Bayerns bestes Schiedsrichter-Gespann im Amateur-Handball stellte 2011/2012 der TV/DJK Hammelburg – so urteilte zumindest der Bayerische Handball-Verband (BHV). Bei Aufstiegen im Sport denkt man in erster Linie an Spielerinnen, Spieler oder Mannschaften. Es gibt sie aber auch bei Schiedsrichtern. Das Duo Frank Arheidt (Untereschenbach) und Bernd Liebsch (Fuchsstadt/beide im Einsatz für den TV/DJK Hammelburg) ist heuer vom B- in den Elite-A-Kader des BHV aufgestiegen. In der Bewertungsskala standen sie am Saisonende unter 57 Gespannen auf Rang eins. Diese Bewertung ergibt sich aus den hervorragenden Lehrgangsergebnissen und den neutralen Beobachtungen von mehreren Spielen. „Neutral“ bedeutet, dass das Schiedsrichter-Team während eines von ihm geleiteten Spiels nicht weiß, dass es von einem Experten beobachtet wird.

Frage: Seit wann engagieren Sie sich als Handball-Schiedsrichter?
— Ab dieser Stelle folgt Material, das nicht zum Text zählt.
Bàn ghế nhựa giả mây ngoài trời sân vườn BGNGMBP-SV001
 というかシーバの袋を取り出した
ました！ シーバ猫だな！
Frank Arheidt: Ich bin schon seit 30 Jahren in dieser Funktion, so dass ich auf eine langjährige Erfahrung zurückblicken kann. Des Weiteren bin ich als Schiedsrichterbeobachter im Kreis Schweinfurt tätig.
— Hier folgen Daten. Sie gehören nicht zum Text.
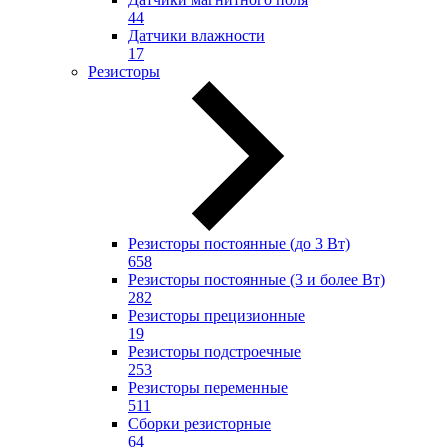
44
Датчики влажности
17
Резисторы
Резисторы постоянные (до 3 Вт)
658
Резисторы постоянные (3 и более Вт)
282
Резисторы прецизионные
19
Резисторы подстроечные
253
Резисторы переменные
511
Сборки резисторные
64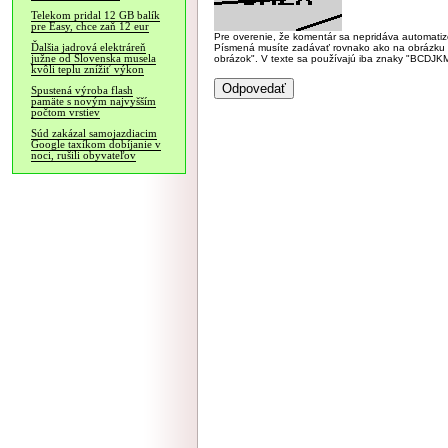
Telekom pridal 12 GB balík
pre Easy, chce zaň 12 eur
Pre overenie, že komentár sa nepridáva automatizov
Ďalšia jadrová elektráreň
Písmená musíte zadávať rovnako ako na obrázku veľk
južne od Slovenska musela
obrázok". V texte sa používajú iba znaky "BC
kvôli teplu znížiť výkon
Spustená výroba flash
pamäte s novým najvyšším
počtom vrstiev
Súd zakázal samojazdiacim
Google taxíkom dobíjanie v
noci, rušili obyvateľov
Bernd Liebsch: Ich habe 1996 angefangen. Seit vier Jahren sind Frank und ich ein gut eingespieltes Team. Zusätzlich habe ich die unterfränkische Schiedsrichtereinteilung für die Kreise Schweinfurt, Neustadt/Saale und Bad Kissingen übernommen.

Wie muss man sich dieses Engagement konkret vorstellen?
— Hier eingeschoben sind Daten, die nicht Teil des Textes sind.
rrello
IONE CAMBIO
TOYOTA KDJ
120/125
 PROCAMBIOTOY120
Arheidt: Wir leiten pro Saison rund 50 Spiele von der Bezirksliga über die Landes- bis zur Bayernliga. Dazu kommen noch einige sogenannte Austauschspiele in den benachbarten Bundesländern. Pro Spiel müssen wir mit einem Zeitaufwand von dreieinhalb Stunden rechnen.

Liebsch: Dazu kommen die oft sehr weiten Anfahrten, die uns auch locker sieben Stunden für Hin- und Rückfahrt kosten können. Fürstenfeldbruck, Unterhaching, München-Ost sind nur einige Beispiele. Pro Saison kommen wir auf circa 12 000 Kilometer.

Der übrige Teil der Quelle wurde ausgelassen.